# Just got this. Can somebody help with possibly telling me what this bike could be worth



## Robert Ponds (Jun 22, 2018)




----------



## Jay81 (Jun 23, 2018)

Welcome to the CABE!
It's a Schwinn "Pea Picker" Krate which is a collectable and pretty desireable model, and it looks complete. However from what I've seen most Stingray/Krate collectors want nice originals, or restored bikes. I'm not a Krate or Stingray collector myself, but if I had to put a price on it I would say around the $400 - $500 range.
Although it's a desirable model, you're going to have a somewhat limited audience to market it to, due to the poor condition.


----------



## COB (Jun 23, 2018)

Cool bike. I cannot tell you what it might be worth but if you are planning on selling the bike, I would suggest leaving it as-found. Leave the vision for the bike to the new owner.


----------



## pikljoose (Jun 23, 2018)

I love it.

eBay.

Start it at $1, NR.

Someone on the West Coast will put new rubber on it, and go ride the boardwalk.


----------



## vincev (Jun 23, 2018)

In the $400 range to the right buyer.Poor condition


----------



## THE STIG (Jun 23, 2018)

Thats a 1 number


----------



## Robert Ponds (Jun 23, 2018)

I want to put rubber on it and ride it on the beach, that was my exact thought. Everything works but the back brake cable is really tight will consider selling it to the right buyer.


----------



## OldBikeGuy77 (Jun 30, 2018)

PM sent

Sent from my SM-G930P using Tapatalk


----------



## Reesatheresa (Jul 6, 2018)

PM sent


----------



## keith kodish (Jul 6, 2018)

This bike has been on Facelift for wahile,at 400. Trollin,trollin,trollin,...[emoji848][emoji849][emoji37]

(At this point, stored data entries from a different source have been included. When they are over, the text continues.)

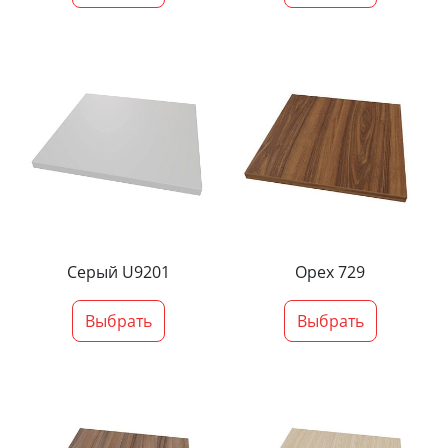
Серый U9201
Орех 729
Выбрать
Выбрать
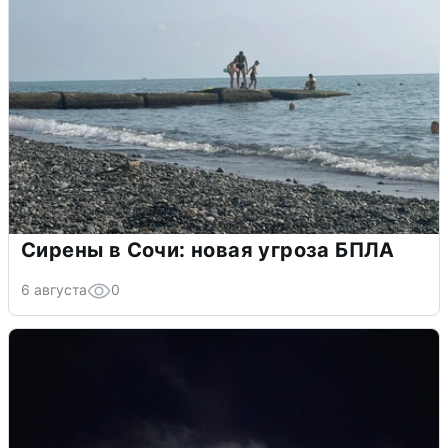
Сирены в Сочи: новая угроза БПЛА
6 августа
0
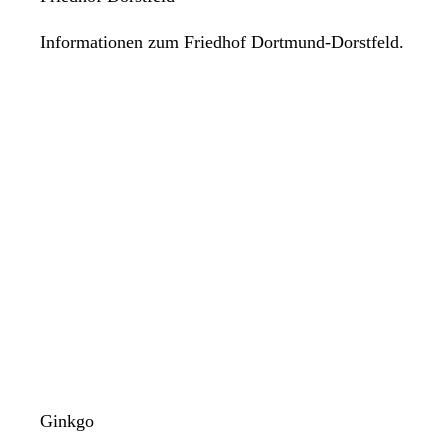
Informationen zum Friedhof Dortmund-Dorstfeld.
Ginkgo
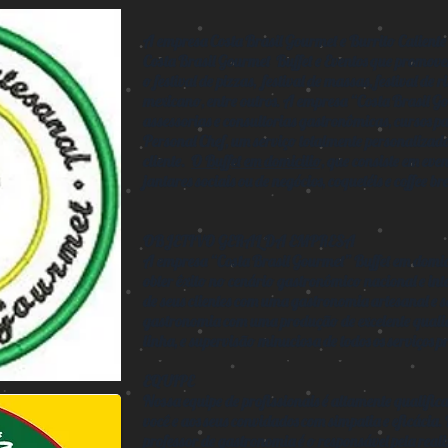
A empresa Costa Brasil Gourmet e Burrito Caliente
Costa Brasil Gourmet Buffet e Eventos que promov
o festival de pizzas, festival de massas, festival de ri
mexicano, entre outros. A empresa “Costa Brasil 
assessorias e consultorias gastronômicas, cursos p
Personal Chef, um serviço totalmente personaliza
cliente.
O Buffet em domicilio,
que consiste em even
jantares sociais ou de negócios, coquetéis e coffee br
OBJETIVO GERAL DA EMPRESA
A empresa “Costa Brasil Gourmet” Buffet em domici
obter êxito no cenário gastronômico nacional e int
de seus clientes com uma gastronomia artesanal e 
gastronomia com uma produção de excelente qualid
linha, e supervisão minuciosa de todos os serviços p
EQUIPE
Nossa equipe de profissionais é altamente qualific
você e aos seus convidados com simpatia e eficácia.
professor de gastronomia é o responsável pela realiz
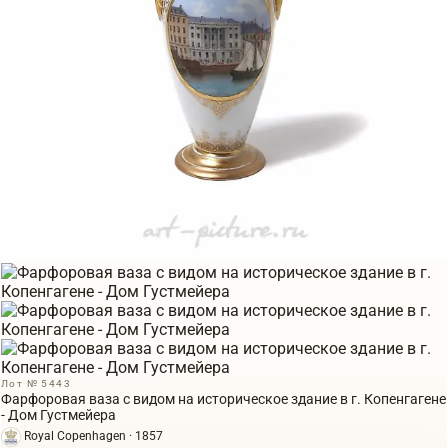
Лот № 5443
Фарфоровая ваза с видом на историческое здание в г. Копенгагене
- Дом Густмейера
Royal Copenhagen · 1857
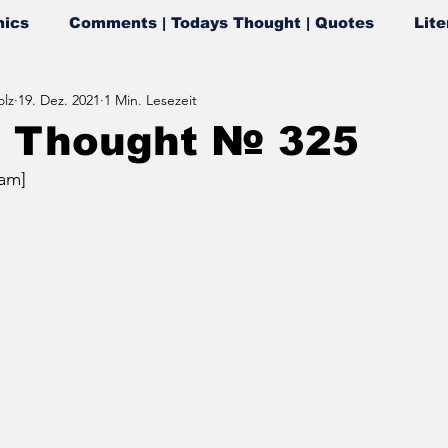
ics
Comments | Todays Thought | Quotes
Lite
lz
19. Dez. 2021
1 Min. Lesezeit
s Thought № 325
am]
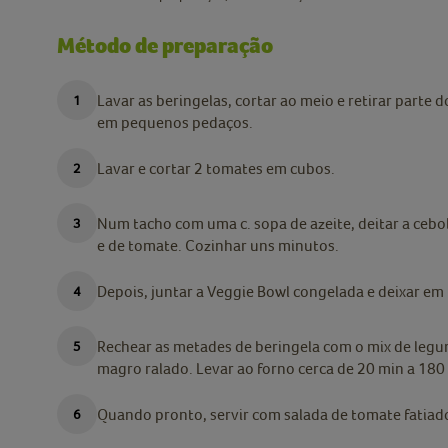
Método de preparação
Lavar as beringelas, cortar ao meio e retirar parte d
em pequenos pedaços.
Lavar e cortar 2 tomates em cubos.
Num tacho com uma c. sopa de azeite, deitar a cebol
e de tomate. Cozinhar uns minutos.
Depois, juntar a Veggie Bowl congelada e deixar em
Rechear as metades de beringela com o mix de leg
magro ralado. Levar ao forno cerca de 20 min a 180 
Quando pronto, servir com salada de tomate fatiad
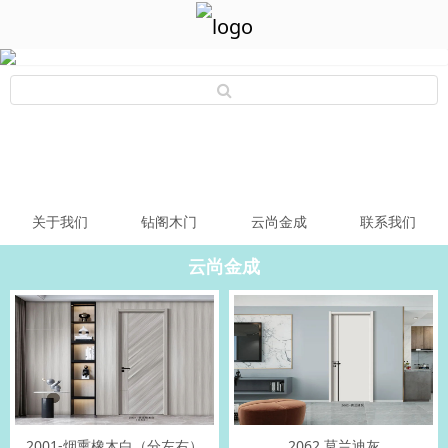
关于我们
钻阁木门
云尚金成
联系我们
云尚金成
2001-烟熏橡木白（分左右）
2062 莫兰迪灰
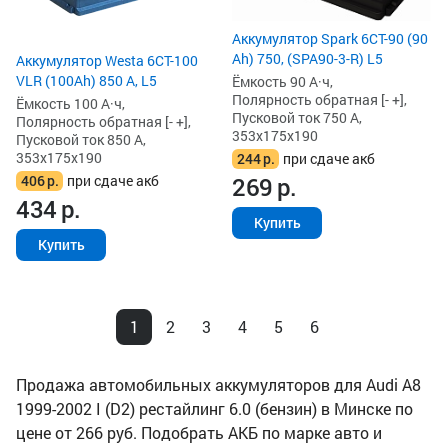
Аккумулятор Spark 6СТ-90 (90
Ah) 750, (SPA90-3-R) L5
Аккумулятор Westa 6СТ-100
VLR (100Ah) 850 А, L5
Ёмкость 90 А·ч,
Полярность обратная [- +],
Ёмкость 100 А·ч,
Пусковой ток 750 А,
Полярность обратная [- +],
353x175x190
Пусковой ток 850 А,
353x175x190
244
р.
при сдаче акб
406
р.
при сдаче акб
269
р.
434
р.
Купить
Купить
1
2
3
4
5
6
Продажа автомобильных аккумуляторов для Audi A8
1999-2002 I (D2) рестайлинг 6.0 (бензин) в Минске по
цене от 266 руб. Подобрать АКБ по марке авто и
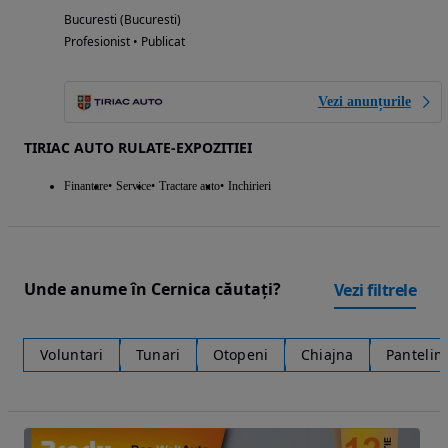
Bucuresti (Bucuresti)
Profesionist • Publicat
Vezi anunțurile
TIRIAC AUTO RULATE-EXPOZITIEI
Finantare
Service
Tractare auto
Inchirieri
Unde anume în Cernica căutați?
Vezi filtrele
Voluntari
Tunari
Otopeni
Chiajna
Panteli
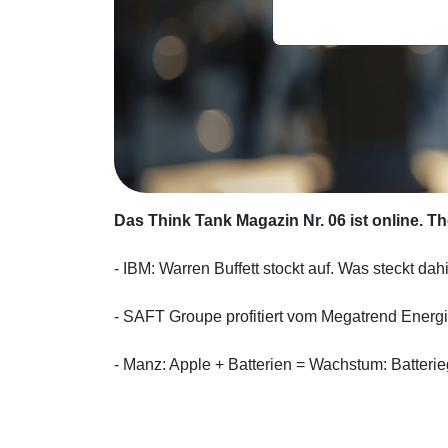
Das Think Tank Magazin Nr. 06 ist online. 
- IBM: Warren Buffett stockt auf. Was steckt dah
- SAFT Groupe profitiert vom Megatrend Energ
- Manz: Apple + Batterien = Wachstum: Batteri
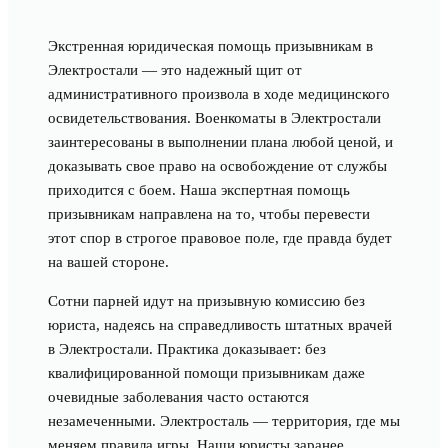
Экстренная юридическая помощь призывникам в
Электростали — это надежный щит от
административного произвола в ходе медицинского
освидетельствования. Военкоматы в Электростали
заинтересованы в выполнении плана любой ценой, и
доказывать свое право на освобождение от службы
приходится с боем. Наша экспертная помощь
призывникам направлена на то, чтобы перевести
этот спор в строгое правовое поле, где правда будет
на вашей стороне.
Сотни парней идут на призывную комиссию без
юриста, надеясь на справедливость штатных врачей
в Электростали. Практика доказывает: без
квалифицированной помощи призывникам даже
очевидные заболевания часто остаются
незамеченными. Электросталь — территория, где мы
меняем правила игры. Наши юристы заранее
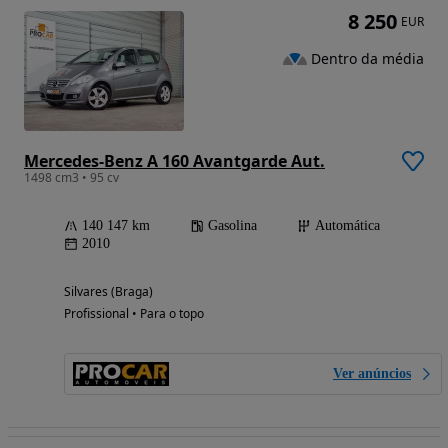
8 250
EUR
Dentro da média
Mercedes-Benz A 160 Avantgarde Aut.
1498 cm3 • 95 cv
140 147 km
Gasolina
Automática
2010
Silvares (Braga)
Profissional • Para o topo
Ver anúncios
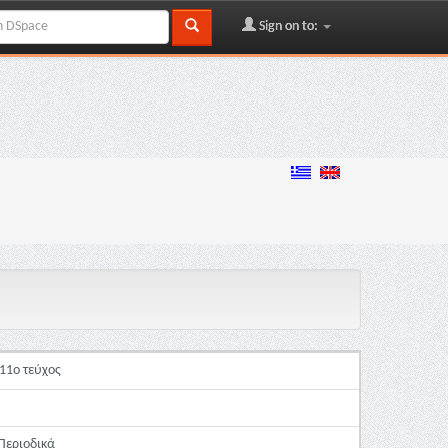
Sign on to:
11ο τεύχος
 Περιοδικά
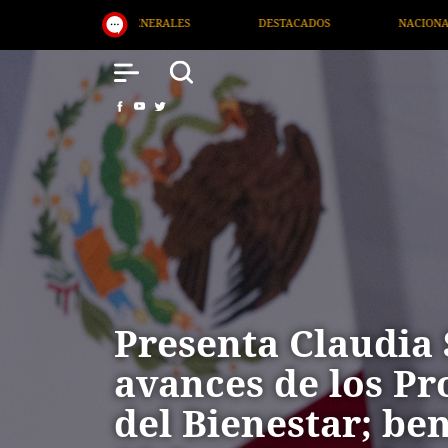
TACADOS
NACIONAL
SALUD
INTERNACIONAL
Presenta Claudia
avances de los P
del Bienestar; ben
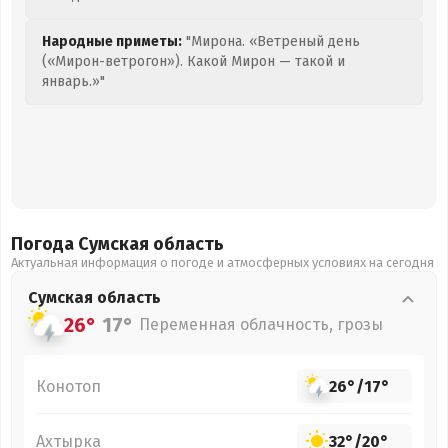
Народные приметы:
"Мирона. «Ветреный день
(«Мирон-ветрогон»). Какой Мирон — такой и
январь.»"
Погода Сумская
область
Актуальная информация о погоде и атмосферных условиях на сегодня
Сумская
область
26°
17°
Переменная облачность, грозы
Конотоп
26°
/
17°
Ахтырка
32°
/
20°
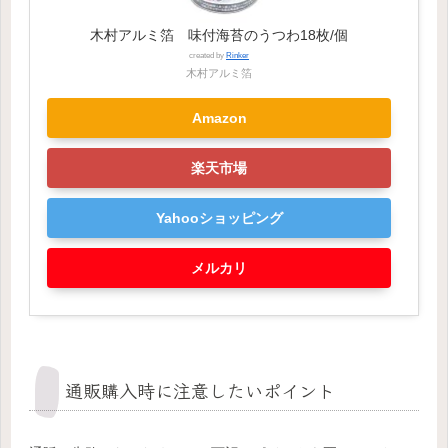
木村アルミ箔 味付海苔のうつわ18枚/個
created by
Rinker
木村アルミ箔
Amazon
楽天市場
Yahooショッピング
メルカリ
通販購入時に注意したいポイント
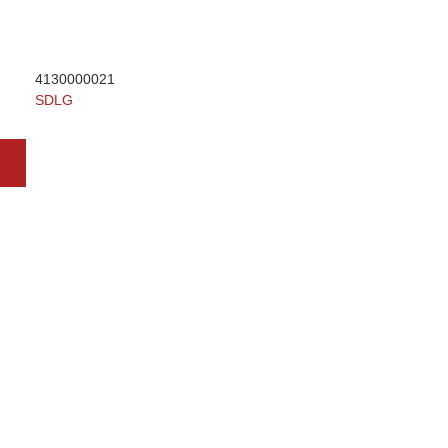
4130000021
SDLG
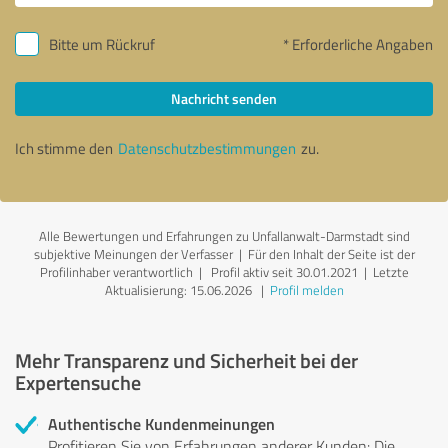
Bitte um Rückruf
* Erforderliche Angaben
Nachricht senden
Ich stimme den
Datenschutzbestimmungen
zu.
Alle Bewertungen und Erfahrungen zu Unfallanwalt-Darmstadt sind
subjektive Meinungen der Verfasser | Für den Inhalt der Seite ist der
Profilinhaber verantwortlich
| Profil aktiv seit 30.01.2021 |
Letzte
Aktualisierung: 15.06.2026
|
Profil melden
Mehr Transparenz und Sicherheit bei der
Expertensuche
Authentische Kundenmeinungen
Profitieren Sie von Erfahrungen anderer Kunden: Die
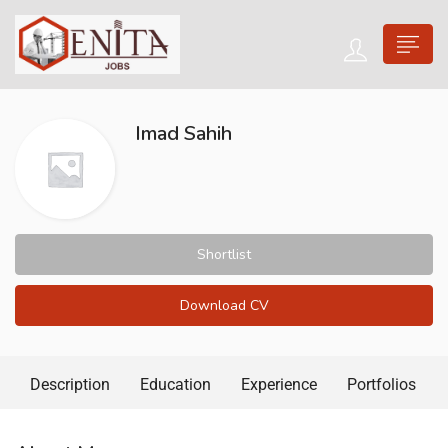
Imad Sahih
Shortlist
Download CV
Description
Education
Experience
Portfolios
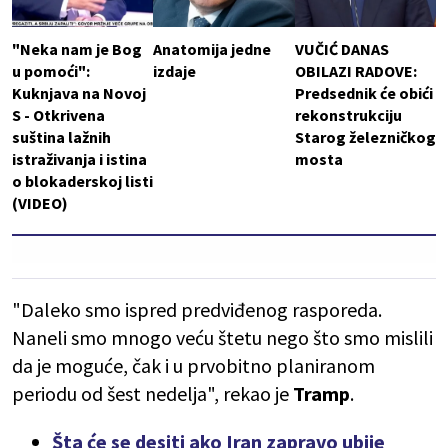
"Neka nam je Bog
Anatomija jedne
VUČIĆ DANAS
u pomoći":
izdaje
OBILAZI RADOVE:
Kuknjava na Novoj
Predsednik će obići
S - Otkrivena
rekonstrukciju
suština lažnih
Starog železničkog
istraživanja i istina
mosta
o blokaderskoj listi
(VIDEO)
"Daleko smo ispred predviđenog rasporeda.
Naneli smo mnogo veću štetu nego što smo mislili
da je moguće, čak i u prvobitno planiranom
periodu od šest nedelja", rekao je
Tramp
.
Šta će se desiti ako Iran zapravo ubije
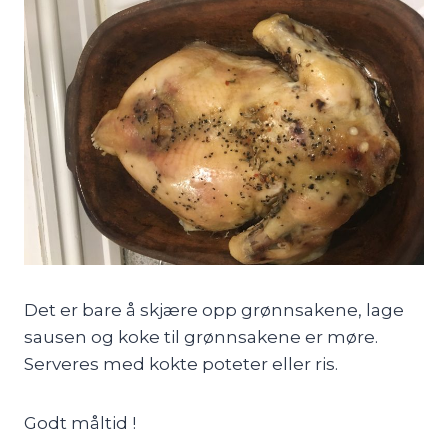
Det er bare å skjære opp grønnsakene, lage
sausen og koke til grønnsakene er møre.
Serveres med kokte poteter eller ris.
Godt måltid !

Sent from my SM-G950U using Tapatalk


----------



## Reesatheresa (Jul 6, 2018)

I did see it on there and was wondering. 

Sent from my SM-G930P using Tapatalk


----------



## vincev (Jul 7, 2018)

keith kodish said:


> This bike has been on Facelift for wahile,at 400. Trollin,trollin,trollin,...[emoji848][emoji849][emoji37]
> 
> Sent from my SM-G950U using Tapatalk



what is Facelift ?? Is it on fb ?


----------



## GTs58 (Jul 7, 2018)

vincev said:


> what is Facelift ?? Is it on fb ?




Ya, facebook, facelift, faceplant, all the same thing. There's other names too, but we won't get into that right now.


----------